A Close Reading Guide for Haibun

| Haibun Exemplars | Haibun Commentaries | Haibun Close Reading Guide |

If you want to learn about poetry — if you want to “access” it — what you need to do is find great poems you like, figure out which are worth rereading and then reread them.
~ Robert Pinsky

On occasion, I choose to do close readings of haibun for several reasons:
– to better “access” the work,
– to learn from the writer’s style, and
– if I’m planning to write a commentary on the haibun.

I select haibun for close readings from three sources:
– When I’m reading a collection or haibun in a journal or blog, I come across pieces that I instinctively like and select them for a deeper look.
– I seek out the difficult-to-find work of the Japanese Masters like Issa and Basho as a way of getting to know the work of the Japanese origins of English-language haibun, and
– I search for haibun by contemporary haibunists whose names I see frequently in various journals. I use frequency and variety of publications because a variety of editors each is his or her own tastes and idea about haibun have accepted the writers’ works.

Below are questions you may find useful if you choose to do deep readings. They are the questions I’ve used to explore haibun by a variety of writers on the Haibun Commentaries: Work of Exemplary Writers pages.

Of course you may have your own way of doing deep readings or you may elect, as many readers and I often do, to simply read a piece, savour it for a few moments and pass on to something else. And if you want to take a historical excursion on “why do close readings” have a look at Marcus Aurelius and the Stoics thoughts -> go here

Close Reading Guide for Haibun

A close reading of a haibun is not an analysis or interpretation of the haibun. Haibun largely involves scenes from a lived life that may be related to distant memories (aka memoirs), or recent personal experiences (diary, travel journals, personal essays about current experiences), reported with narrative detail and some poetics.

Doing a close reading involves getting deeply into the haibun by applying it your own lived experiences. Below is a guide showing one way to do that.

1. Quick Impression:

What’s your off the top reaction. As a first impression, did you enjoy (or like) the piece? Opinions vary.

2. Identifications:

Most haibun are either short memoirs (distant past) or personal essays (present experiences). How does the content of the piece relate to your present life or memories of your past? Do you identify with the writer’s story or his/her point of view?

3. The Prose:

a. Was it accessible? Accessible doesn’t just mean easy to understand. It means that for the most part, you feel you understand much of it even if you’re not familiar with some references or there are passages you don’t understand. 

b. Did it strike you as auto-biographical of fiction.
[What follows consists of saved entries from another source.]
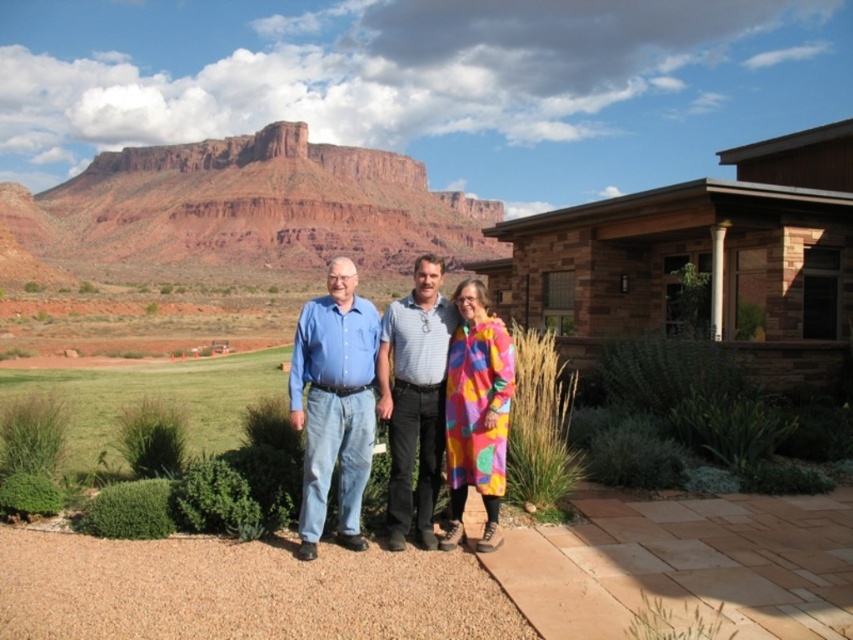 Is point (144, 188) less distant than point (393, 481)?

No, (144, 188) is further to viewer.

Is red rock cliff at upper center smaller than multicolored fabric at center?

Result: Actually, red rock cliff at upper center might be larger than multicolored fabric at center.

Identify the location of red rock cliff at upper center. (253, 205).

Who is shorter, multicolored fabric at center or gray textured shirt at center?

With less height is gray textured shirt at center.

In the scene shown: Does multicolored fabric at center have a smaller size compared to gray textured shirt at center?

Actually, multicolored fabric at center might be larger than gray textured shirt at center.

Identify the location of multicolored fabric at center. The image size is (853, 640). (415, 396).

Who is higher up, red rock cliff at upper center or multicolored fabric coat at center?

red rock cliff at upper center

Is point (120, 180) farther from camera compared to point (474, 452)?

Yes, it is.

The height and width of the screenshot is (640, 853). Identify the location of red rock cliff at upper center. (253, 205).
Did the human behavior seem congruent, realistic with respect to what you know about human mental, emotional and behavioral life? Or made up?

4. Theme:

What’s your sense of the theme or writer’s point? What’s it about in your own words? Some haibun may have multiple themes. If the theme makes a point that you agree or disagree with, note that.

5. Striking Passages:

Whatever your reactions, like vs. dislike, accessible vs. oblique, agree/disagree with the theme, what are a few parts of the haibun that you find enjoyable or memorable? Even if you don’t immediately like a piece or find it rather oblique and even if you disagree with the point being made, you may be able to find phrases or sentences that tickle your fancy, that speak to the poet in you, that spark associations with your own experiences in life.

6. Haiku

How well does the haiku work for you as a haiku and as a link-shift to the prose?
a. Do you see it as a haiku or something else, e.g., a cliché, witticism, tell, aphorism, etc. Is it something short and structured like a haiku, but somehow not a haiku in your view?
b. Do you sense its relationship to the prose or is it a mystery? 

c. Is it repetitive of the prose or does it shift in a way that it seems fresh, the way a good metaphor works in a prose passage.
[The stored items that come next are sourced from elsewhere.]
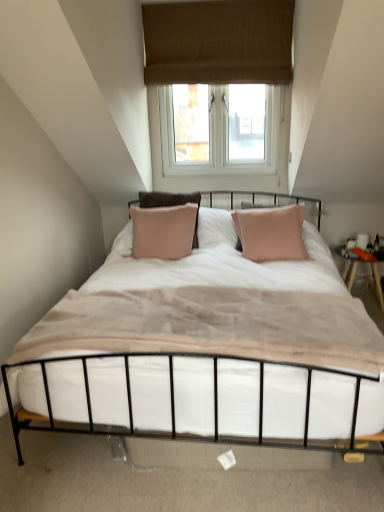 Question: Considering the positions of white soft mattress at center and metallic white bed at center in the image, is white soft mattress at center wider or thinner than metallic white bed at center?

Choices:
 (A) thin
 (B) wide

Answer: (A)

Question: Considering the relative positions of white soft mattress at center and metallic white bed at center in the image provided, is white soft mattress at center to the left or to the right of metallic white bed at center?

Choices:
 (A) left
 (B) right

Answer: (A)

Question: Which object is the farthest from the metallic white bed at center?

Choices:
 (A) wooden nightstand at right
 (B) brown fabric window at upper center
 (C) white soft mattress at center

Answer: (B)

Question: Which object is the closest to the white soft mattress at center?

Choices:
 (A) metallic white bed at center
 (B) wooden nightstand at right
 (C) brown fabric window at upper center

Answer: (A)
d. How well does the poem work to enhance the prose storyline? Does it finish the prose with a little poetic sparkle? Does it serve as a metaphor for the feeling tone of the piece? Would you even say it’s necessary to the piece, that the prose would somehow be incomplete without it?

7. Title:

The title can be as important as the haiku. Some are straightforward providing a hint about what’s to come; others are oblique and like the haiku may lead to speculations on the part of the reader as to how they work with the prose and haiku.

If you’d like to read more about Titles in haibun, go to this link -> Titles

8. Structure:

What structure is used to orchestrate the piece? Can you use the writer’s structure to create new styles for your own writing? I don’t mean “plagiarize” – of course using your own content and with acknowledgement to the source.


For information about close readings of poetry, visit the comprehensive Warwick University guide. But keep in mind that this is a scholar’s guide to approaching poetry.

4 thoughts on “A Close Reading Guide for Haibun

  1. The principles in the Close Reading Guide will be helpful for reading the work of others and analyzing my own haibun for ways to improve it.


  2. I find your site incredibly helpful, but am having a hard time getting it to accept my likes and comments. Haven’t figured out the problem. Very inconsistent. Once I figure it out I’ll do a close reading of one of the exemplars.